Igorrr
Spirituality and Distortion
Metal Blade Records
2020
To start right off... wow! This album is great. It is a thrill ride from beginning to end. Orchestrations, choir chants, breakbeats, electronica, heavy guitar riffs, concertina/accordion, this album has just about all flavors of soundscape.
It’s heavy, there are lots of orchestrations, and the usage of electronica is great and tasteful. There are areas of chanting and choruses.
Everything is so well composed it’s extremely hard to pick out a favorite track. The track “Very Noise” actually sticks out for me, it’s a less than 2 minute interlude track, and it is just jam packed with elements of electonica, breakbeats, heavy guitars.
Heavy elements of Middle Eastern influences are all over the album. Especially on “Camel Dancefloor”, where it starts with a Middle Eastern guitar riff, and has lots of wubs throughout for that dubstep feel. There is zero doubt that if you have a killer subwoofer to play this album through, you could probably shake your house off of its foundation. About three quarters of the way through is when the heavy guitar riffs come in and almost completely change the entire song before bringing all of the electronica back in to close it out.
“Parpaing” is a great death metal track; it features George “Corpsegrinder” Fisher providing vocals. He kills it like always, Corpsegrinder is a legend. This deep cut really describes where the genre is heading towards. The techno fills are reminiscent of some 80’s video games gone demonic.
“Musette Maximum”... it sounds like walking into a heavy metal circus. I was transported to a freakshow meets the Trans-Siberian Orchestra.
“Himalaya Massive Ritual” sounds like a song that would play in a horror movie. It would probably kick in while the group was lost and wandering through a snow covered forest landscape, and as they cross through a large wall of brush is when they spot it. A large, seemingly abandoned encampment that has obviously been the site of a recent human sacrifice. The area is littered with bones strewn about from many past sacrifices, some have been lashed together, like you would sticks, into symbols that hang from the surrounding trees. It's not long before the group knows they need to leave, but by that time it’s too late. They’ve been captured, they will not make it out alive, and no one will ever know what happened to them.

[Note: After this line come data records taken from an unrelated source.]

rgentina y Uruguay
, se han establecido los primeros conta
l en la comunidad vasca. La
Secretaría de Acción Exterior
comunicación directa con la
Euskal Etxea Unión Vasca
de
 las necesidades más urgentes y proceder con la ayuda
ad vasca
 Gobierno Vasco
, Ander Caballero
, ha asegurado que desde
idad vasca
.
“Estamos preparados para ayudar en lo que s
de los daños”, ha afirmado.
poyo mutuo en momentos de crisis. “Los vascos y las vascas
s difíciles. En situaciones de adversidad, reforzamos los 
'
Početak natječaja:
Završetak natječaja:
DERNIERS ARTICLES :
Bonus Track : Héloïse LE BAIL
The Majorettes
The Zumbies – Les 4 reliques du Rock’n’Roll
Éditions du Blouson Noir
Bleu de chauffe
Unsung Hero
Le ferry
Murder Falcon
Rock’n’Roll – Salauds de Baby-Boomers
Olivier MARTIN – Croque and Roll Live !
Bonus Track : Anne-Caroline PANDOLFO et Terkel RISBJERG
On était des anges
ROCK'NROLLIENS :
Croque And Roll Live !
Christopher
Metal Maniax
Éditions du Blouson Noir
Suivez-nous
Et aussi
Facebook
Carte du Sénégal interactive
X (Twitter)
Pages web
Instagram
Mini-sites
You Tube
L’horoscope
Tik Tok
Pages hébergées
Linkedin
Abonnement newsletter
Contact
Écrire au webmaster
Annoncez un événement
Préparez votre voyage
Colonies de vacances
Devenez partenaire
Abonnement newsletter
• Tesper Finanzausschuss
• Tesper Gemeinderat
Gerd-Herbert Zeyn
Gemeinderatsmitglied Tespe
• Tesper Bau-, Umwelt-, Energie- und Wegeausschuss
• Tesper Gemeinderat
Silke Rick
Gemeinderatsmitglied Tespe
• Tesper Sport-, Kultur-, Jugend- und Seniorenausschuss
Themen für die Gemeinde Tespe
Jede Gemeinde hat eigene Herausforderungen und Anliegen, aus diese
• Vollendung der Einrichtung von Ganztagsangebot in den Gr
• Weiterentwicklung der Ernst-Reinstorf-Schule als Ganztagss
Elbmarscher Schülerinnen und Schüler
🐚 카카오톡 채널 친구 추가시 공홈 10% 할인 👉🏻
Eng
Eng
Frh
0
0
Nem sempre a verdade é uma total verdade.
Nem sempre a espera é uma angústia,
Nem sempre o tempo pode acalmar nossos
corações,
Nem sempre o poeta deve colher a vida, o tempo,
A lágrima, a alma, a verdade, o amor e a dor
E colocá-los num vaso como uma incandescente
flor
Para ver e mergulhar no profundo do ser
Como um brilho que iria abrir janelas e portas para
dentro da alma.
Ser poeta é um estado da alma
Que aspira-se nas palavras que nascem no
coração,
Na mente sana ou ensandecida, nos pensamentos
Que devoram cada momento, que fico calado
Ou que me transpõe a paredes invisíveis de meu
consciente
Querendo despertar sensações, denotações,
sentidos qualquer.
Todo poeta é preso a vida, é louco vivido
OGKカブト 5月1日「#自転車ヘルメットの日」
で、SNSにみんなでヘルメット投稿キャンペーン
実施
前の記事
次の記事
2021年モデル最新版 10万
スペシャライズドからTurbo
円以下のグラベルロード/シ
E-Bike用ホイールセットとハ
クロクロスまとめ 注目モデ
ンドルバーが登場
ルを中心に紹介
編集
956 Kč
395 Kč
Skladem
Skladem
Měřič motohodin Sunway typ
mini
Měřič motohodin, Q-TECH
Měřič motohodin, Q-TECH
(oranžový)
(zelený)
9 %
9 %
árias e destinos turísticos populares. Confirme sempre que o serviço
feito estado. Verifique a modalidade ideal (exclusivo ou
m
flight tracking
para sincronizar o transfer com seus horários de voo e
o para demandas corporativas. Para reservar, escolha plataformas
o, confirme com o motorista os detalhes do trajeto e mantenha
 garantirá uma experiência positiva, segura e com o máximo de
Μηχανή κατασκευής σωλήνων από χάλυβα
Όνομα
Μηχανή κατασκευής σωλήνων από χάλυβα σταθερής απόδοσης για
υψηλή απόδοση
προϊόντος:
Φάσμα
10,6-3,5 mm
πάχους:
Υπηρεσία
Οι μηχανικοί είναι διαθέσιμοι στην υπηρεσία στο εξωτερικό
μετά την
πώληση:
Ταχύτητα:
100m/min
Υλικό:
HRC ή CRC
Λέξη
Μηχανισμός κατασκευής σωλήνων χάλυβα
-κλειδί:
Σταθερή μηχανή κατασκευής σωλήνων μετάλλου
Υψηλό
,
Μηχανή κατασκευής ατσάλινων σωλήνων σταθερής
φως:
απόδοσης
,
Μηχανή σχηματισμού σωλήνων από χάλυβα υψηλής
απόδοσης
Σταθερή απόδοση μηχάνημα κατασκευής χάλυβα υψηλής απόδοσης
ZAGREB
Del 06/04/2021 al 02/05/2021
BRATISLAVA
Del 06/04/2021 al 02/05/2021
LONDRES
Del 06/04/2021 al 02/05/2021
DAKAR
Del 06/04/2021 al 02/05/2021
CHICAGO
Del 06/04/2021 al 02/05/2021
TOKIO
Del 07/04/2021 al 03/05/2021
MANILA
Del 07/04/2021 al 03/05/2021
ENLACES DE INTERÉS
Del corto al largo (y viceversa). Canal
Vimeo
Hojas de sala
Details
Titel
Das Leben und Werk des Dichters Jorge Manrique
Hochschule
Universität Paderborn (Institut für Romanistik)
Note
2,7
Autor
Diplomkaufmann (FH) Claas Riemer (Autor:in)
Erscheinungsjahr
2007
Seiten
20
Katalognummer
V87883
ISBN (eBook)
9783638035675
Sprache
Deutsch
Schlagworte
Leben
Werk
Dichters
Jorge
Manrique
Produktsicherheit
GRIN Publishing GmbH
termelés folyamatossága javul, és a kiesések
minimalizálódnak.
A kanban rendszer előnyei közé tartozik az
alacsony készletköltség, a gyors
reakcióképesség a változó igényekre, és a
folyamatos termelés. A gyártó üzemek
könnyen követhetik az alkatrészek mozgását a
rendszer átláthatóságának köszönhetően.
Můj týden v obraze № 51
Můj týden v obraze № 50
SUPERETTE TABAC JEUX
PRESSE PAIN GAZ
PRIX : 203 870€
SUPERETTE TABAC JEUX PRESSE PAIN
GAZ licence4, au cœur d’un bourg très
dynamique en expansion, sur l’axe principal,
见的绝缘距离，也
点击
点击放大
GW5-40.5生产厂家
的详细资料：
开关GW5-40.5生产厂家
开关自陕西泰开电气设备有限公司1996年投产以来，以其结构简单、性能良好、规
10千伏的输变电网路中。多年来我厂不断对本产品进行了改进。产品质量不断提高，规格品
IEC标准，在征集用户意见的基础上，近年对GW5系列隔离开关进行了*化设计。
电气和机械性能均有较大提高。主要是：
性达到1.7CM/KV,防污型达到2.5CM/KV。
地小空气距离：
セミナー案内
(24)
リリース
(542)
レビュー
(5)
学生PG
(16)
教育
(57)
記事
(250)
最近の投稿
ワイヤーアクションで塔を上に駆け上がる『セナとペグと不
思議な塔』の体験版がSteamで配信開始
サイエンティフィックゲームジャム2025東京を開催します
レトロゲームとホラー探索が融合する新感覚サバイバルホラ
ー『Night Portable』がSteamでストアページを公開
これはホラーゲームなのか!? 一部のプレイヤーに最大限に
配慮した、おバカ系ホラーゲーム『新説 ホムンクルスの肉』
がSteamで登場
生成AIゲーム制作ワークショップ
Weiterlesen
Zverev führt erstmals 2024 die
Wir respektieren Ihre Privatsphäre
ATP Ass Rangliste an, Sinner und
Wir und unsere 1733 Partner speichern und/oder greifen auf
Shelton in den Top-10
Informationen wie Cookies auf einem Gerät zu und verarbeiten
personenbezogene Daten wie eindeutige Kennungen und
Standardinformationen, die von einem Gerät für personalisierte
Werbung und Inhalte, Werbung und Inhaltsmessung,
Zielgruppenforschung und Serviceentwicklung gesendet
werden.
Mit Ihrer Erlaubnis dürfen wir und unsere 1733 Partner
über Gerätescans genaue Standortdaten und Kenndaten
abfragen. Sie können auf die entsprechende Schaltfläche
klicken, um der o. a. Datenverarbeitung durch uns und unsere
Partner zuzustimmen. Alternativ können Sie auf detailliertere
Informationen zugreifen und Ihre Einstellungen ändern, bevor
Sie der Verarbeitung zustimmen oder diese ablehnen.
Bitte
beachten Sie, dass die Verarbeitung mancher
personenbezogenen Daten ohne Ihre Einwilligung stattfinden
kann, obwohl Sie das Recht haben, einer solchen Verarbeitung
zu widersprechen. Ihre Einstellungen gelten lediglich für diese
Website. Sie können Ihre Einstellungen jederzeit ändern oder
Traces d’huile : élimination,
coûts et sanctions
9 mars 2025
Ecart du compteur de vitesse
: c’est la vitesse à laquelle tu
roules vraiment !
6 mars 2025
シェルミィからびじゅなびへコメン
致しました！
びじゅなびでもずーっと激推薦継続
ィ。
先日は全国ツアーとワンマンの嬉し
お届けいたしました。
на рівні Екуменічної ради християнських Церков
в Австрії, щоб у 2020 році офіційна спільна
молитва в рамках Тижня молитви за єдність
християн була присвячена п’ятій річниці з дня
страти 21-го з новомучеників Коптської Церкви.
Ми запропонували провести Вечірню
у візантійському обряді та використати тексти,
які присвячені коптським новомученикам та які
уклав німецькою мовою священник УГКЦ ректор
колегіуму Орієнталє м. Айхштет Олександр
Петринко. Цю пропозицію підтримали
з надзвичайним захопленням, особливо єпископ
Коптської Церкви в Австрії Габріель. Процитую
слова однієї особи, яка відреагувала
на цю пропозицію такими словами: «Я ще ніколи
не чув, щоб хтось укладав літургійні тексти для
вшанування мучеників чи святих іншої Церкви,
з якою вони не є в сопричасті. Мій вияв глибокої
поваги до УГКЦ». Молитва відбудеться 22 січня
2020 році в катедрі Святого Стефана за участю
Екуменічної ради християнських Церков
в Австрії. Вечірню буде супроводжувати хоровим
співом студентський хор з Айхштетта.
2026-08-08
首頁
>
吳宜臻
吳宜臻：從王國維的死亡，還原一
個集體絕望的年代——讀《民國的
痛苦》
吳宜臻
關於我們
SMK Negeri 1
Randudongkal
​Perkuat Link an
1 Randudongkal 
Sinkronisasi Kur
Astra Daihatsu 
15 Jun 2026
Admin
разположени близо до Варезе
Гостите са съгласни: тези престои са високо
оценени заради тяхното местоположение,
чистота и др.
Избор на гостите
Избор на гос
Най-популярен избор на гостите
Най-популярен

“Paranoid Bulldozer Italiano” drops the album straight back into an electronica album before transitioning into a heavier, death metal styling, then into heavy metal opera and closes back in death metal. Wow, what a ride!
“Kung-Fu Chevre” walks you out the door through that heavy metal circus sound and feel one more time before leaving you wondering what it was you just listened to for the last 55 minutes.
Overall a great album… it’s a hell of a ride all the way through it’s almost 1 hour length. You will for sure travel an emotional, sometimes tense, journey down the aural pathways provided.
It’s heavy, there are lots of orchestrations, and the usage of electronica is great and tasteful. There are areas of chanting and choruses.
Everything is so well composed it’s extremely hard to pick out a favorite track. The track “Very Noise” actually sticks out for me, it’s a less than 2 minute interlude track, and it is just jam packed with elements of electonica, breakbeats, heavy guitars.
Heavy elements of Middle Eastern influences are all over the album. Especially on “Camel Dancefloor”, where it starts with a Middle Eastern guitar riff, and has lots of wubs throughout for that dubstep feel. There is zero doubt that if you have a killer subwoofer to play this album through, you could probably shake your house off of its foundation. About three quarters of the way through is when the heavy guitar riffs come in and almost completely change the entire song before bringing all of the electronica back in to close it out.
“Parpaing” is a great death metal track; it features George “Corpsegrinder” Fisher providing vocals. He kills it like always, Corpsegrinder is a legend. This deep cut really describes where the genre is heading towards. The techno fills are reminiscent of some 80’s video games gone demonic.
“Musette Maximum”... it sounds like walking into a heavy metal circus. I was transported to a freakshow meets the Trans-Siberian Orchestra.
“Himalaya Massive Ritual” sounds like a song that would play in a horror movie. It would probably kick in while the group was lost and wandering through a snow covered forest landscape, and as they cross through a large wall of brush is when they spot it. A large, seemingly abandoned encampment that has obviously been the site of a recent human sacrifice. The area is littered with bones strewn about from many past sacrifices, some have been lashed together, like you would sticks, into symbols that hang from the surrounding trees. It's not long before the group knows they need to leave, but by that time it’s too late. They’ve been captured, they will not make it out alive, and no one will ever know what happened to them.
“Paranoid Bulldozer Italiano” drops the album straight back into an electronica album before transitioning into a heavier, death metal styling, then into heavy metal opera and closes back in death metal. Wow, what a ride!
“Kung-Fu Chevre” walks you out the door through that heavy metal circus sound and feel one more time before leaving you wondering what it was you just listened to for the last 55 minutes.
Overall a great album… it’s a hell of a ride all the way through it’s almost 1 hour length. You will for sure travel an emotional, sometimes tense, journey down the aural pathways provided.